Обычно этим «кем-то» была я. Мама рано ложилась, Уитни считала, что история слишком скучная, а Кирстен постоянно болтала и всем мешала. Мы же с папой хорошо друг другу подходили. Садились вечером перед телевизором и смотрели исторические передачи. Даже если папа видел их раньше, ему все равно было интересно. Он кивал и то и дело повторял: «Да?», «Серьезно?», как будто диктор не просто его слышал, но и не мог продолжать, не получив ответа.
Но в последние несколько месяцев я перестала составлять папе компанию. Не знаю почему, но я слишком устала и была не в состоянии следить за мировыми событиями. Пусть даже случившимися очень давно. История слишком на меня давила, и думать о прошлом просто не было сил.
— Нет, спасибо. Я рано сегодня встала и очень устала.

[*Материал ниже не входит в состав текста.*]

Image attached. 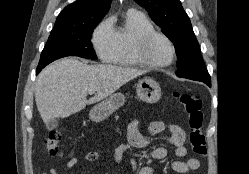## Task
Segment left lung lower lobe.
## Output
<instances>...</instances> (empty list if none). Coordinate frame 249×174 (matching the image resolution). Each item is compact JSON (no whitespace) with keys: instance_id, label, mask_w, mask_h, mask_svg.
Segmentation results:
<instances>
[{"instance_id":"left-lung-lower-lobe-1","label":"left lung lower lobe","mask_w":249,"mask_h":174,"mask_svg":"<svg viewBox=\"0 0 249 174\" xmlns=\"http://www.w3.org/2000/svg\"><path fill=\"white\" fill-rule=\"evenodd\" d=\"M191 80L202 81L205 84H207L209 87H211V79H208V78H195V79H191Z\"/></svg>"}]
</instances>
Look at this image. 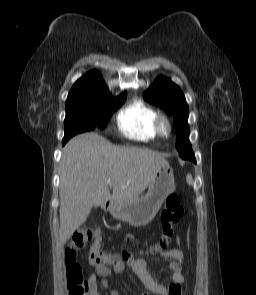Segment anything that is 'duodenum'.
Instances as JSON below:
<instances>
[{
    "label": "duodenum",
    "mask_w": 256,
    "mask_h": 295,
    "mask_svg": "<svg viewBox=\"0 0 256 295\" xmlns=\"http://www.w3.org/2000/svg\"><path fill=\"white\" fill-rule=\"evenodd\" d=\"M113 205H114V203H113L112 201H108V202L105 204V207H106L107 209H110V208L113 207Z\"/></svg>",
    "instance_id": "duodenum-1"
}]
</instances>
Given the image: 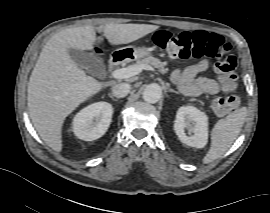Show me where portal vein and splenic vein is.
<instances>
[{
    "label": "portal vein and splenic vein",
    "mask_w": 270,
    "mask_h": 213,
    "mask_svg": "<svg viewBox=\"0 0 270 213\" xmlns=\"http://www.w3.org/2000/svg\"><path fill=\"white\" fill-rule=\"evenodd\" d=\"M142 70L154 71V68L146 64L133 65L127 68L114 70L111 75L115 79H126L141 73Z\"/></svg>",
    "instance_id": "18ae733b"
}]
</instances>
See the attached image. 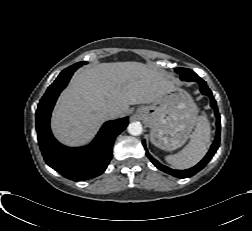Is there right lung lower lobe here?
Here are the masks:
<instances>
[{
	"instance_id": "obj_1",
	"label": "right lung lower lobe",
	"mask_w": 252,
	"mask_h": 231,
	"mask_svg": "<svg viewBox=\"0 0 252 231\" xmlns=\"http://www.w3.org/2000/svg\"><path fill=\"white\" fill-rule=\"evenodd\" d=\"M78 65L64 69L49 86L36 111V130L45 162L64 177L79 181L102 174L112 159L114 139L128 125V118L106 122L94 141L86 147L70 148L60 144L50 130V115L60 92Z\"/></svg>"
}]
</instances>
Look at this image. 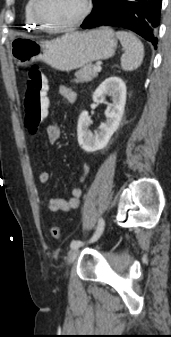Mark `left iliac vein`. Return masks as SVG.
Here are the masks:
<instances>
[{
    "mask_svg": "<svg viewBox=\"0 0 171 337\" xmlns=\"http://www.w3.org/2000/svg\"><path fill=\"white\" fill-rule=\"evenodd\" d=\"M78 255H79L78 248L71 249L67 256V264L70 265L71 263H73L77 259Z\"/></svg>",
    "mask_w": 171,
    "mask_h": 337,
    "instance_id": "left-iliac-vein-1",
    "label": "left iliac vein"
}]
</instances>
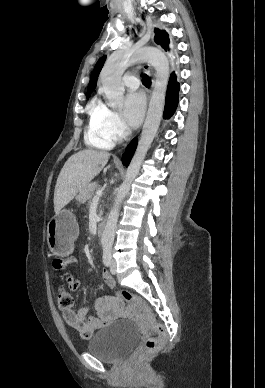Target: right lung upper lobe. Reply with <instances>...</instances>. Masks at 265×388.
<instances>
[{
    "instance_id": "cb5924a9",
    "label": "right lung upper lobe",
    "mask_w": 265,
    "mask_h": 388,
    "mask_svg": "<svg viewBox=\"0 0 265 388\" xmlns=\"http://www.w3.org/2000/svg\"><path fill=\"white\" fill-rule=\"evenodd\" d=\"M105 59H106V57L104 56L101 59H99V61L96 63L94 70H93L91 77H90V82H89L87 94H89L90 92H92L95 89L96 84H97V78H98V75L103 67Z\"/></svg>"
}]
</instances>
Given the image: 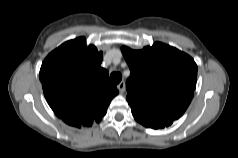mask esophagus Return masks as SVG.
<instances>
[{
  "label": "esophagus",
  "instance_id": "34e87169",
  "mask_svg": "<svg viewBox=\"0 0 238 158\" xmlns=\"http://www.w3.org/2000/svg\"><path fill=\"white\" fill-rule=\"evenodd\" d=\"M118 90L120 91V93H124L125 92V89H126V86H125V82L124 81H121L119 84H118Z\"/></svg>",
  "mask_w": 238,
  "mask_h": 158
}]
</instances>
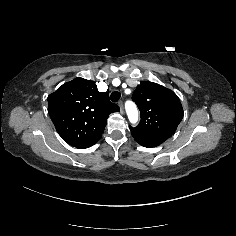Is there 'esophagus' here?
Masks as SVG:
<instances>
[{"label":"esophagus","instance_id":"esophagus-1","mask_svg":"<svg viewBox=\"0 0 236 236\" xmlns=\"http://www.w3.org/2000/svg\"><path fill=\"white\" fill-rule=\"evenodd\" d=\"M119 108H120V112L123 113L124 108H123V102L122 101H119Z\"/></svg>","mask_w":236,"mask_h":236}]
</instances>
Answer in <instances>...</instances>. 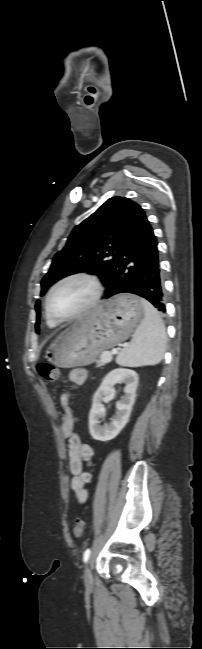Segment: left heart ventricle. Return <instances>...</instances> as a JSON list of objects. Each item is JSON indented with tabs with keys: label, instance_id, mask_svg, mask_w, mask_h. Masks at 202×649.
<instances>
[{
	"label": "left heart ventricle",
	"instance_id": "b2bd125f",
	"mask_svg": "<svg viewBox=\"0 0 202 649\" xmlns=\"http://www.w3.org/2000/svg\"><path fill=\"white\" fill-rule=\"evenodd\" d=\"M93 295V288L83 279H73L60 285L53 293L49 306L54 315L65 318L86 305Z\"/></svg>",
	"mask_w": 202,
	"mask_h": 649
}]
</instances>
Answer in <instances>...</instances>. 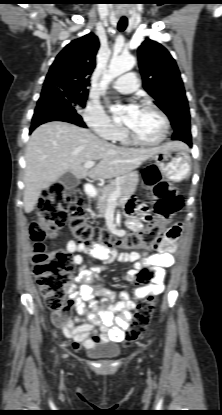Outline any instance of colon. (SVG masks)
Returning a JSON list of instances; mask_svg holds the SVG:
<instances>
[{
    "label": "colon",
    "instance_id": "5ec220e1",
    "mask_svg": "<svg viewBox=\"0 0 222 415\" xmlns=\"http://www.w3.org/2000/svg\"><path fill=\"white\" fill-rule=\"evenodd\" d=\"M143 179L148 193L155 199V217L151 218L150 225L145 230L130 234L119 241L121 246L130 251L156 248L167 233L168 220L178 211L182 202L177 190L161 179L156 166H146ZM61 228H67L75 243L92 252L105 250L117 243L109 231L97 227L88 219L75 190L65 187L62 183L49 186L39 200L30 233L34 243V274L46 306L51 310L63 308L74 267V258L70 252L49 249L48 240ZM149 279L148 271L144 270L139 274L140 283ZM156 304L153 296L145 297L138 302L126 335L127 345L136 341L147 329Z\"/></svg>",
    "mask_w": 222,
    "mask_h": 415
}]
</instances>
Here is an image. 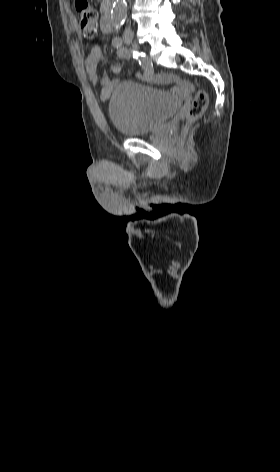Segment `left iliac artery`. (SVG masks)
Masks as SVG:
<instances>
[{
    "label": "left iliac artery",
    "mask_w": 280,
    "mask_h": 472,
    "mask_svg": "<svg viewBox=\"0 0 280 472\" xmlns=\"http://www.w3.org/2000/svg\"><path fill=\"white\" fill-rule=\"evenodd\" d=\"M120 26H116V33L119 32ZM112 44L116 48H120L122 46V39L119 35H116L112 41Z\"/></svg>",
    "instance_id": "44dca946"
}]
</instances>
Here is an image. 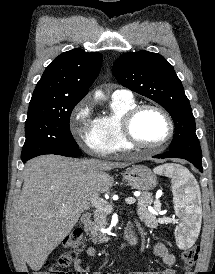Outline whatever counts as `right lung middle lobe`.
Listing matches in <instances>:
<instances>
[{"label": "right lung middle lobe", "instance_id": "1", "mask_svg": "<svg viewBox=\"0 0 215 274\" xmlns=\"http://www.w3.org/2000/svg\"><path fill=\"white\" fill-rule=\"evenodd\" d=\"M77 103L30 102L21 158L78 148L69 128L70 115Z\"/></svg>", "mask_w": 215, "mask_h": 274}]
</instances>
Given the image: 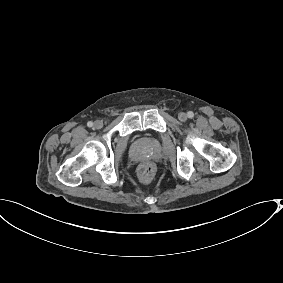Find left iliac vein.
I'll use <instances>...</instances> for the list:
<instances>
[{"label":"left iliac vein","instance_id":"4c4485c4","mask_svg":"<svg viewBox=\"0 0 283 283\" xmlns=\"http://www.w3.org/2000/svg\"><path fill=\"white\" fill-rule=\"evenodd\" d=\"M187 118H188V116H187V114L184 113V112H180V113L178 114V119H179L180 121H182V122H185V121L187 120Z\"/></svg>","mask_w":283,"mask_h":283}]
</instances>
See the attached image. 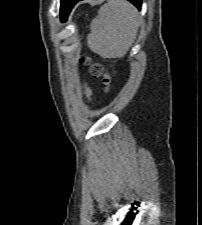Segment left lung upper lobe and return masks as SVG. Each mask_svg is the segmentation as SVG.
<instances>
[{
    "instance_id": "1",
    "label": "left lung upper lobe",
    "mask_w": 202,
    "mask_h": 225,
    "mask_svg": "<svg viewBox=\"0 0 202 225\" xmlns=\"http://www.w3.org/2000/svg\"><path fill=\"white\" fill-rule=\"evenodd\" d=\"M76 1L77 0H61L60 14L63 21L67 19Z\"/></svg>"
}]
</instances>
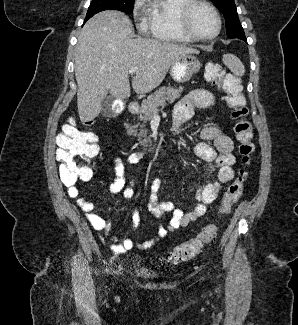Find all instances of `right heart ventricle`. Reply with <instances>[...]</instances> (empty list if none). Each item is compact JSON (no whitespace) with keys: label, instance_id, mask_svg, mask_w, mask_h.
I'll return each instance as SVG.
<instances>
[{"label":"right heart ventricle","instance_id":"right-heart-ventricle-1","mask_svg":"<svg viewBox=\"0 0 298 325\" xmlns=\"http://www.w3.org/2000/svg\"><path fill=\"white\" fill-rule=\"evenodd\" d=\"M187 0H156L148 2L149 23L158 41H179V45L193 43L175 28L177 8Z\"/></svg>","mask_w":298,"mask_h":325}]
</instances>
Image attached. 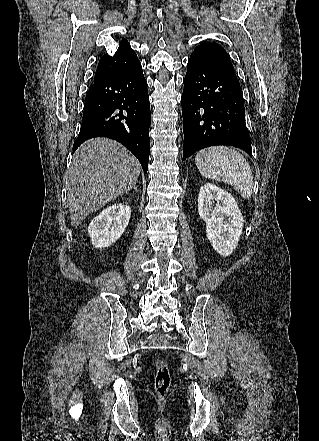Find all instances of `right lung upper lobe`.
I'll use <instances>...</instances> for the list:
<instances>
[{
    "label": "right lung upper lobe",
    "instance_id": "obj_1",
    "mask_svg": "<svg viewBox=\"0 0 319 441\" xmlns=\"http://www.w3.org/2000/svg\"><path fill=\"white\" fill-rule=\"evenodd\" d=\"M139 63L136 53L126 39L119 41V47L113 56L103 55L98 63L94 83L110 77Z\"/></svg>",
    "mask_w": 319,
    "mask_h": 441
}]
</instances>
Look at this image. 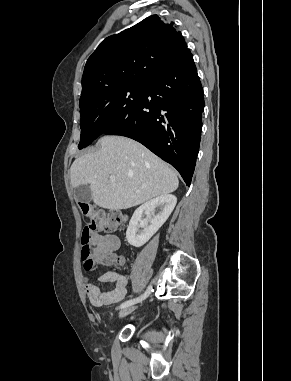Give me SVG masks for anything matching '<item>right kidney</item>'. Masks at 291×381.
I'll return each instance as SVG.
<instances>
[{"label":"right kidney","mask_w":291,"mask_h":381,"mask_svg":"<svg viewBox=\"0 0 291 381\" xmlns=\"http://www.w3.org/2000/svg\"><path fill=\"white\" fill-rule=\"evenodd\" d=\"M177 198L172 194H165L153 198L137 208L129 222L126 239L128 243L135 247L143 246L166 222L172 213ZM159 211L155 215V209ZM143 214L146 215L142 219Z\"/></svg>","instance_id":"1"}]
</instances>
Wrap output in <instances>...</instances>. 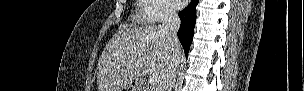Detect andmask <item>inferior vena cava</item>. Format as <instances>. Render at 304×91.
Masks as SVG:
<instances>
[{"instance_id": "602c4592", "label": "inferior vena cava", "mask_w": 304, "mask_h": 91, "mask_svg": "<svg viewBox=\"0 0 304 91\" xmlns=\"http://www.w3.org/2000/svg\"><path fill=\"white\" fill-rule=\"evenodd\" d=\"M180 27V18L173 6H166L162 20V31L168 41L170 60L162 71L157 82L156 91H171L173 83L178 73L181 61V48L177 37Z\"/></svg>"}]
</instances>
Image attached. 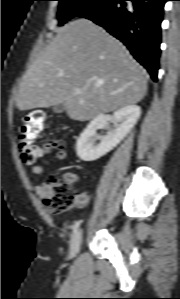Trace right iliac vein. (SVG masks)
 <instances>
[{
  "label": "right iliac vein",
  "mask_w": 180,
  "mask_h": 299,
  "mask_svg": "<svg viewBox=\"0 0 180 299\" xmlns=\"http://www.w3.org/2000/svg\"><path fill=\"white\" fill-rule=\"evenodd\" d=\"M82 242V232L81 230L77 231L74 237L72 238L70 242V248H69V257L74 258L80 250Z\"/></svg>",
  "instance_id": "obj_1"
}]
</instances>
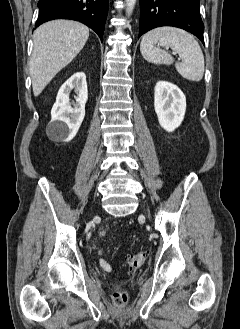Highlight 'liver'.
I'll use <instances>...</instances> for the list:
<instances>
[{
	"label": "liver",
	"instance_id": "liver-1",
	"mask_svg": "<svg viewBox=\"0 0 240 329\" xmlns=\"http://www.w3.org/2000/svg\"><path fill=\"white\" fill-rule=\"evenodd\" d=\"M89 37L85 25L70 20H54L42 24L33 35L30 75L37 97L82 50Z\"/></svg>",
	"mask_w": 240,
	"mask_h": 329
}]
</instances>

— Ладно. — Папа откинулся на спинку и взял пульт. — Потом как-нибудь посмотрим.
— Да, обязательно.
Я налила воду и подошла к папе. Он подставил щеку. Я поцеловала его, и папа, улыбнувшись, прибавил звук. В комнате зазвучал голос диктора:
— В пятнадцатом веке исследователи мечтали…
На лестнице я остановилась, глотнула воды и обернулась. Пульт лежал у папы на животе, мерцал экран. Может, стоило вернуться в комнату? Но я не смогла. Пусть папа в одиночестве слушает, как по сотому разу рассказывают об одних и тех же событиях.